Trois questions à Isabelle Levy, formatrice et conférencière sur les rites culturels et religieux de la naissance à la mort dans le cadre hospitalier.
Pourquoi avez-vous étudié les rites de naissance ?
Après 15 ans de travail à la direction des hôpitaux, je me suis intéressée aux rituels de naissance, à la mort, aux pratiques culturelles et religieuses, pour aider les soignants. Ils avaient besoin de comprendre les rites auxquels les familles faisaient constamment référence et qui leur étaient inconnus, et personne ne savait comment prendre le problème… Je me suis donc lancée. Je suis d’abord allée à la rencontre des aumôniers des hôpitaux. Ils m’ont expliqué le pourquoi des rites et comment en tenir compte. Ils m’ont parfois envoyée vers des ethnologues, des lectures ou des personnes de référence. J’ai rédigé un premier guide en 1996, intitulé Soins & Croyances, avec des cas concrets et des réponses pratiques pour les soignants, puis un livre qui s’adresse à tous, Croyances & Laïcité (Estem, 2002). J’y ai adapté les coutumes aux exigences du soin et de l’hygiène et à la législation française.
Quel genre de problèmes rencontrent les soignants ?

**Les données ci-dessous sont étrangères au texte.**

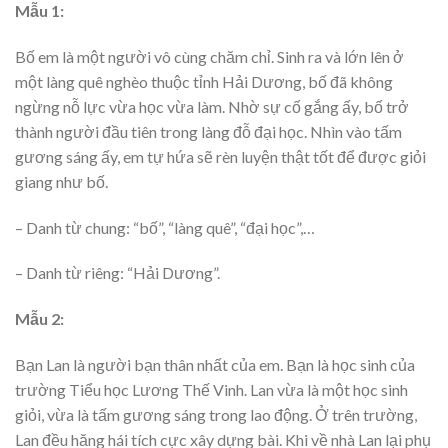
Mẫu 1:
Bố em là một người vô cùng chăm chỉ. Sinh ra và lớn lên ở
một làng quê nghèo thuộc tỉnh Hải Dương, bố đã không
ngừng nỗ lực vừa học vừa làm. Nhờ sự cố gắng ấy, bố trở
thành người đầu tiên trong làng đỗ đại học. Nhìn vào tấm
gương sáng ấy, em tự hứa sẽ rèn luyện thật tốt để được giỏi
giang như bố.
– Danh từ chung: “bố”, “làng quê”, “đại học”,…
– Danh từ riêng: “Hải Dương”.
Mẫu 2:
Bạn Lan là người bạn thân nhất của em. Bạn là học sinh của
trường Tiểu học Lương Thế Vinh. Lan vừa là một học sinh
giỏi, vừa là tấm gương sáng trong lao động. Ở trên trường,
Lan đều hăng hái tích cực xây dựng bài. Khi về nhà Lan lại phụ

Eh bien par exemple, dans les maternités, on ne comprenait pas pourquoi les femmes chinoises ne voulaient absolument pas enlever leurs chaussettes dans la salle de naissance, même sales… En enquêtant, j’ai appris – et transmis -, que traditionnellement, les Chinois confèrent aux pieds une dimension très érotique, et donc que les femmes les cachent par pudeur, et d’autre part que leur plus grande angoisse, avant et après l’accouchement, est d’attraper froid… Quand on prend en compte les us et coutumes des uns et des autres, la relation patient/soigné est bien meilleure, car la prise en charge est personnalisée. Bien sûr, on ne peut pas tout accepter, comme les Africaines qui voudraient avoir toutes les femmes de la famille autour d’elles au moment de l’accouchement, mais cela dit, beaucoup de choses sont facilement réalisables, pour peu que l’on prenne le temps de les écouter ! Dans les cas problématiques, la loi française est au-dessus des rites et des religions. Ainsi, on n’attend pas huit jours pour nommer l’enfant, comme le veulent pourtant les religions juives et musulmanes, et encore moins dix ans comme le veut une coutume chinoise ! Vous imaginez le chaos à l’Etat civil si chacun déclarait son enfant à la date préconisée par sa religion ? Nous sommes dans un Etat laïc, et un Etat laïc n’est ni sans religion ni gouverné par les religions…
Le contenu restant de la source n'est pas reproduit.